[Opening Study material section]

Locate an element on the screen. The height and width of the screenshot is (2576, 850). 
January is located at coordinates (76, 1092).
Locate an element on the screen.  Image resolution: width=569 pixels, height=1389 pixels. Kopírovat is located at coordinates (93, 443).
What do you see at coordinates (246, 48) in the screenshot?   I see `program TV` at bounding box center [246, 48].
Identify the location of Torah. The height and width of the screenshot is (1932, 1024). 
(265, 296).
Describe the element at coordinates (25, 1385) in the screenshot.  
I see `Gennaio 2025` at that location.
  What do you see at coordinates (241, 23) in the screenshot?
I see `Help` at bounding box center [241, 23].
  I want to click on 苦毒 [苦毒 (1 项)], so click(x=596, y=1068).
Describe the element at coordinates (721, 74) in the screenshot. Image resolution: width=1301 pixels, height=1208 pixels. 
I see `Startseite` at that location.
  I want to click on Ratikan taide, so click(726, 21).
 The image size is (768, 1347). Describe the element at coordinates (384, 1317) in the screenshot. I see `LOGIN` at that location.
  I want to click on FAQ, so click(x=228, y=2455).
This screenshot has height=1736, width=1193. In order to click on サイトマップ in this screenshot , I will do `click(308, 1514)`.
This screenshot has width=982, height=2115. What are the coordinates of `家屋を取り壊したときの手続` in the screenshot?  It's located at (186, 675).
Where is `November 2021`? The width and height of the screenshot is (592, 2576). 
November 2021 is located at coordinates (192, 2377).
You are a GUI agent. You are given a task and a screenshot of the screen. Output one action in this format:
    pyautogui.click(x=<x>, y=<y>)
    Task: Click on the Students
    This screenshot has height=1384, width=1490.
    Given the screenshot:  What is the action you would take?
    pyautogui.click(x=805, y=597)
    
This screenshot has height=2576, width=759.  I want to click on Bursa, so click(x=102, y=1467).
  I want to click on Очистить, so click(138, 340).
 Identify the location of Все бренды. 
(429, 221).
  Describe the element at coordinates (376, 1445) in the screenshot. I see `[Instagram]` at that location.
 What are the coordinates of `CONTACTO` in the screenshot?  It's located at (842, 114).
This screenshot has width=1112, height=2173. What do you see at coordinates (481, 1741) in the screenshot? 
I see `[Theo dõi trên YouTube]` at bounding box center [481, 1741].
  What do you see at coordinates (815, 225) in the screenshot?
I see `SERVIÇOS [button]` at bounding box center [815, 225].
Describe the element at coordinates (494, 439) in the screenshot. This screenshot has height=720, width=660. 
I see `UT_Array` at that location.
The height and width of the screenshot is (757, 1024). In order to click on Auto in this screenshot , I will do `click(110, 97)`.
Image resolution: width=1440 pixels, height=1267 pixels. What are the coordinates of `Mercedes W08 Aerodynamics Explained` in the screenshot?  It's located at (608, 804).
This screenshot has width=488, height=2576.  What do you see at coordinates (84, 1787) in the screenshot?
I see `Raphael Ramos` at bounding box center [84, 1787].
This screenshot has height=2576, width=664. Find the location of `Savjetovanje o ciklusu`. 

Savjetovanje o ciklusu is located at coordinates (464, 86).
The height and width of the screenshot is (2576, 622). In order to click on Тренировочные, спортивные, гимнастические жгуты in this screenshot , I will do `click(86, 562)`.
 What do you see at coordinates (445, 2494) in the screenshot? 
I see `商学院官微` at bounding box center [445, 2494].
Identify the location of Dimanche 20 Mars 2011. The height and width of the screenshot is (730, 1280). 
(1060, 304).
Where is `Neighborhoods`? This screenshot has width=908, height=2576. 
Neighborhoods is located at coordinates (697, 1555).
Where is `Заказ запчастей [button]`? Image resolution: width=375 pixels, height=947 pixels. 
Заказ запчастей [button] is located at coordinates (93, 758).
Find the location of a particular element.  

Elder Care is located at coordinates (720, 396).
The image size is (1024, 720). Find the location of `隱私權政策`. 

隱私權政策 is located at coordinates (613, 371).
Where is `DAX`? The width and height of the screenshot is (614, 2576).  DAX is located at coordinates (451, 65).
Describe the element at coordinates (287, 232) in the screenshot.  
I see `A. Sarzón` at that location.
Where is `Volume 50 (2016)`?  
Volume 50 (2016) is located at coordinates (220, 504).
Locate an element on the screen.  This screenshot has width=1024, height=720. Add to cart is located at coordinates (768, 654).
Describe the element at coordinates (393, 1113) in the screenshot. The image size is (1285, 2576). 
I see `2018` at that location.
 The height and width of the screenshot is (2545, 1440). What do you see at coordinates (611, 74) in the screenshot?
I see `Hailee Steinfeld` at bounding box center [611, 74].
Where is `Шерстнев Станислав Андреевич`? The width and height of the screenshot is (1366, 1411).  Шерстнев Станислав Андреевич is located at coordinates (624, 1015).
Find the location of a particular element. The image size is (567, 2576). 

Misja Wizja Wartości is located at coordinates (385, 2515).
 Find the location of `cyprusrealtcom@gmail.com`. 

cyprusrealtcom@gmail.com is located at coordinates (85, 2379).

[Closing Study material section]

Set down the records again verbatim, so that each word stays as it is.

● **Completed task**
Locate an element on the screen. The height and width of the screenshot is (2576, 850). 
January is located at coordinates (76, 1092).
Locate an element on the screen.  Image resolution: width=569 pixels, height=1389 pixels. Kopírovat is located at coordinates (93, 443).
What do you see at coordinates (246, 48) in the screenshot?   I see `program TV` at bounding box center [246, 48].
Identify the location of Torah. The height and width of the screenshot is (1932, 1024). 
(265, 296).
Describe the element at coordinates (25, 1385) in the screenshot.  
I see `Gennaio 2025` at that location.
  What do you see at coordinates (241, 23) in the screenshot?
I see `Help` at bounding box center [241, 23].
  I want to click on 苦毒 [苦毒 (1 项)], so click(x=596, y=1068).
Describe the element at coordinates (721, 74) in the screenshot. Image resolution: width=1301 pixels, height=1208 pixels. 
I see `Startseite` at that location.
  I want to click on Ratikan taide, so click(726, 21).
 The image size is (768, 1347). Describe the element at coordinates (384, 1317) in the screenshot. I see `LOGIN` at that location.
  I want to click on FAQ, so click(x=228, y=2455).
This screenshot has height=1736, width=1193. In order to click on サイトマップ in this screenshot , I will do `click(308, 1514)`.
This screenshot has width=982, height=2115. What are the coordinates of `家屋を取り壊したときの手続` in the screenshot?  It's located at (186, 675).
Where is `November 2021`? The width and height of the screenshot is (592, 2576). 
November 2021 is located at coordinates (192, 2377).
You are a GUI agent. You are given a task and a screenshot of the screen. Output one action in this format:
    pyautogui.click(x=<x>, y=<y>)
    Task: Click on the Students
    This screenshot has height=1384, width=1490.
    Given the screenshot:  What is the action you would take?
    pyautogui.click(x=805, y=597)
    
This screenshot has height=2576, width=759.  I want to click on Bursa, so click(x=102, y=1467).
  I want to click on Очистить, so click(138, 340).
 Identify the location of Все бренды. 
(429, 221).
  Describe the element at coordinates (376, 1445) in the screenshot. I see `[Instagram]` at that location.
 What are the coordinates of `CONTACTO` in the screenshot?  It's located at (842, 114).
This screenshot has width=1112, height=2173. What do you see at coordinates (481, 1741) in the screenshot? 
I see `[Theo dõi trên YouTube]` at bounding box center [481, 1741].
  What do you see at coordinates (815, 225) in the screenshot?
I see `SERVIÇOS [button]` at bounding box center [815, 225].
Describe the element at coordinates (494, 439) in the screenshot. This screenshot has height=720, width=660. 
I see `UT_Array` at that location.
The height and width of the screenshot is (757, 1024). In order to click on Auto in this screenshot , I will do `click(110, 97)`.
Image resolution: width=1440 pixels, height=1267 pixels. What are the coordinates of `Mercedes W08 Aerodynamics Explained` in the screenshot?  It's located at (608, 804).
This screenshot has width=488, height=2576.  What do you see at coordinates (84, 1787) in the screenshot?
I see `Raphael Ramos` at bounding box center [84, 1787].
This screenshot has height=2576, width=664. Find the location of `Savjetovanje o ciklusu`. 

Savjetovanje o ciklusu is located at coordinates (464, 86).
The height and width of the screenshot is (2576, 622). In order to click on Тренировочные, спортивные, гимнастические жгуты in this screenshot , I will do `click(86, 562)`.
 What do you see at coordinates (445, 2494) in the screenshot? 
I see `商学院官微` at bounding box center [445, 2494].
Identify the location of Dimanche 20 Mars 2011. The height and width of the screenshot is (730, 1280). 
(1060, 304).
Where is `Neighborhoods`? This screenshot has width=908, height=2576. 
Neighborhoods is located at coordinates (697, 1555).
Where is `Заказ запчастей [button]`? Image resolution: width=375 pixels, height=947 pixels. 
Заказ запчастей [button] is located at coordinates (93, 758).
Find the location of a particular element.  

Elder Care is located at coordinates (720, 396).
The image size is (1024, 720). Find the location of `隱私權政策`. 

隱私權政策 is located at coordinates (613, 371).
Where is `DAX`? The width and height of the screenshot is (614, 2576).  DAX is located at coordinates (451, 65).
Describe the element at coordinates (287, 232) in the screenshot.  
I see `A. Sarzón` at that location.
Where is `Volume 50 (2016)`?  
Volume 50 (2016) is located at coordinates (220, 504).
Locate an element on the screen.  This screenshot has width=1024, height=720. Add to cart is located at coordinates (768, 654).
Describe the element at coordinates (393, 1113) in the screenshot. The image size is (1285, 2576). 
I see `2018` at that location.
 The height and width of the screenshot is (2545, 1440). What do you see at coordinates (611, 74) in the screenshot?
I see `Hailee Steinfeld` at bounding box center [611, 74].
Where is `Шерстнев Станислав Андреевич`? The width and height of the screenshot is (1366, 1411).  Шерстнев Станислав Андреевич is located at coordinates (624, 1015).
Find the location of a particular element. The image size is (567, 2576). 

Misja Wizja Wartości is located at coordinates (385, 2515).
 Find the location of `cyprusrealtcom@gmail.com`. 

cyprusrealtcom@gmail.com is located at coordinates (85, 2379).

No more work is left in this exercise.